Pinky napisał(a):Krzysiek, zastanów się czy aż tak bardzo zależy Ci na tym że chcesz jakąś może i wredną (może miała zły dzień) ale pewnie nie aż tak bardzo złą, ochroniarkę pozbawić pracy ? Złożyć skargę to żadna filozofia, szkoda tylko by było gdyby za twoje nerwy ona straciła źródło utrzymania. Wiem że z chamstwem i buractwem trzeba walczyć, ale mi osobiście by było troszkę żal kobiety. Jeśli zaś uważasz że warto to masz moje poparcie w czynach i słowie. :-D
Pozwolę sobie zabrać głos w temacie gdyż z racji tego, że byłam wczoraj w Plazie z Krzyśkiem, byłam również uczestnikiem całego zajścia (co za szkoda, że nie miałam ze sobą swojego składaka)

Pomijając wszelkie kwestie formalne takie jak oznaczenia (a właściwie ich brak), tajemniczy regulamin i ustalenia między dyrekcją Plazy a ochroną, jestem zdania, że pewne sytuacje miejsca mieć nie powinny bez względu na okoliczności. Chodzi mi o zachowanie babki od monitoringu. Było skandaliczne!!!! O ile pracownicy ochrony byli skłonni do rozmowy, zrozumienia sytuacji i różnicy między normalnym rowerem a składakiem tak ta kobieta była zamknięta na myślenie i dialog absolutnie.

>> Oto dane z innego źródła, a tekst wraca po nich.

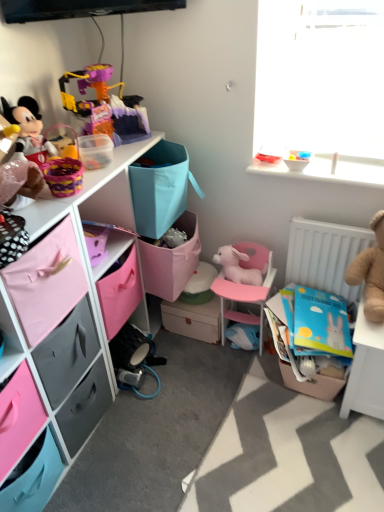 Question: Can you confirm if pink fabric drawer at lower left, positioned as the second drawer in back-to-front order, is bigger than matte black plush toy at left, which ranks as the 1th toy in left-to-right order?

Choices:
 (A) no
 (B) yes

Answer: (B)

Question: Are pink fabric drawer at lower left, positioned as the second drawer in back-to-front order, and matte black plush toy at left, which is counted as the seventh toy, starting from the right, making contact?

Choices:
 (A) yes
 (B) no

Answer: (B)

Question: Does pink fabric drawer at lower left, positioned as the second drawer in back-to-front order, have a greater height compared to matte black plush toy at left, which ranks as the 1th toy in left-to-right order?

Choices:
 (A) no
 (B) yes

Answer: (B)

Question: Is pink fabric drawer at lower left, which is the first drawer in front-to-back order, positioned before matte black plush toy at left, which ranks as the 1th toy in left-to-right order?

Choices:
 (A) yes
 (B) no

Answer: (A)

Question: Considering the relative sizes of pink fabric drawer at lower left, which is the first drawer in front-to-back order, and matte black plush toy at left, which ranks as the 1th toy in left-to-right order, in the image provided, is pink fabric drawer at lower left, which is the first drawer in front-to-back order, shorter than matte black plush toy at left, which ranks as the 1th toy in left-to-right order,?

Choices:
 (A) yes
 (B) no

Answer: (B)

Question: Is pink plush rabbit at center, which is the 3th toy in left-to-right order, taller or shorter than pink plastic chair at center?

Choices:
 (A) tall
 (B) short

Answer: (B)

Question: Considering their positions, is pink plush rabbit at center, which is the 5th toy in right-to-left order, located in front of or behind pink plastic chair at center?

Choices:
 (A) behind
 (B) front

Answer: (A)

Question: Based on their positions, is pink plush rabbit at center, which is the 5th toy in right-to-left order, located to the left or right of pink plastic chair at center?

Choices:
 (A) left
 (B) right

Answer: (A)

Question: Considering the positions of point (220, 261) and point (223, 332), is point (220, 261) closer or farther from the camera than point (223, 332)?

Choices:
 (A) farther
 (B) closer

Answer: (B)

Question: Considering the positions of pink plush rabbit at center, which is the 3th toy in left-to-right order, and matte black plush toy at left, which ranks as the 1th toy in left-to-right order, in the image, is pink plush rabbit at center, which is the 3th toy in left-to-right order, taller or shorter than matte black plush toy at left, which ranks as the 1th toy in left-to-right order,?

Choices:
 (A) tall
 (B) short

Answer: (B)

Question: Is pink plush rabbit at center, which is the 5th toy in right-to-left order, to the left or to the right of matte black plush toy at left, which is counted as the seventh toy, starting from the right, in the image?

Choices:
 (A) right
 (B) left

Answer: (A)

Question: Considering the positions of pink plush rabbit at center, which is the 5th toy in right-to-left order, and matte black plush toy at left, which ranks as the 1th toy in left-to-right order, in the image, is pink plush rabbit at center, which is the 5th toy in right-to-left order, bigger or smaller than matte black plush toy at left, which ranks as the 1th toy in left-to-right order,?

Choices:
 (A) small
 (B) big

Answer: (A)

Question: Is pink plush rabbit at center, which is the 3th toy in left-to-right order, situated inside matte black plush toy at left, which is counted as the seventh toy, starting from the right, or outside?

Choices:
 (A) inside
 (B) outside

Answer: (B)

Question: From a real-world perspective, is pink plastic chair at center above or below plastic toy at upper left, placed as the sixth toy when sorted from right to left?

Choices:
 (A) above
 (B) below

Answer: (B)

Question: Is pink plastic chair at center wider or thinner than plastic toy at upper left, placed as the sixth toy when sorted from right to left?

Choices:
 (A) thin
 (B) wide

Answer: (B) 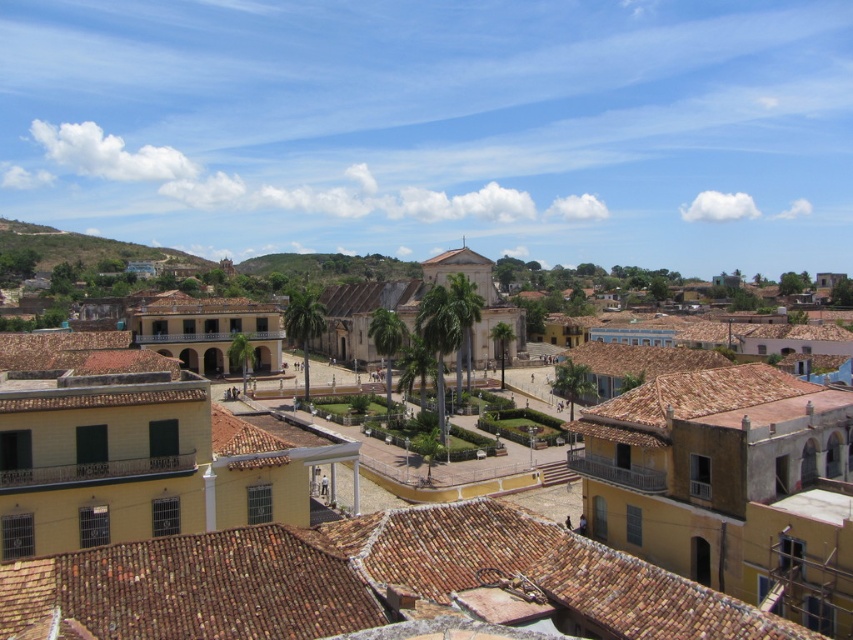 Question: Among these points, which one is nearest to the camera?

Choices:
 (A) (268, 536)
 (B) (67, 248)

Answer: (A)

Question: Is brown tile roof at lower center to the left of green grassy hillside at upper left from the viewer's perspective?

Choices:
 (A) no
 (B) yes

Answer: (A)

Question: Can you confirm if yellow clay roof tiles at center is positioned to the left of green grassy hillside at upper left?

Choices:
 (A) no
 (B) yes

Answer: (A)

Question: Which object is closer to the camera taking this photo?

Choices:
 (A) brown tile roof at lower center
 (B) green grassy hillside at upper left

Answer: (A)

Question: Which object is the farthest from the green grassy hillside at upper left?

Choices:
 (A) brown tile roof at lower center
 (B) yellow clay roof tiles at center

Answer: (A)

Question: Is the position of yellow clay roof tiles at center less distant than that of brown tile roof at lower center?

Choices:
 (A) yes
 (B) no

Answer: (B)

Zawsze jestem za ludzkim podejściem i rozważeniem wszystkich ewentualnych konsekwencji decyzji które się podejmuje, ale w tym wypadku nie miałabym skrupułów i sama zastanawiam się nad wystosowaniem swojej opinii na temat podejścia tej pani.
Od momentu naszego spotkania z ochroniarzem, z radia przez które się z nim komunikowała słychać było tylko (przepraszam za określenie) darcie mordy. Sposób komunikacji z nami nie odbiegał za bardzo od standardu przyjętego w komunikacji z pracownikami, dodatkowo nie próbowała podjąć żadnego dialogu, nie miała żadnych argumentów poza tymi "bo tak" a kiedy nie umiała zareagować na nasze argumenty, bezczelnie odwracała się plecami i odchodziła. Zdarzyło jej się też komunikaty dla nas przekazywać przez ochroniarza, pomimo tego, że staliśmy tuż obok.
W sumie nie dziwię się, że siedzi w pokoju z monitoringiem, ale biorąc pod uwagę jej podejście i umiejętności komunikowania się, w ogóle nie powinna wychodzić do ludzi.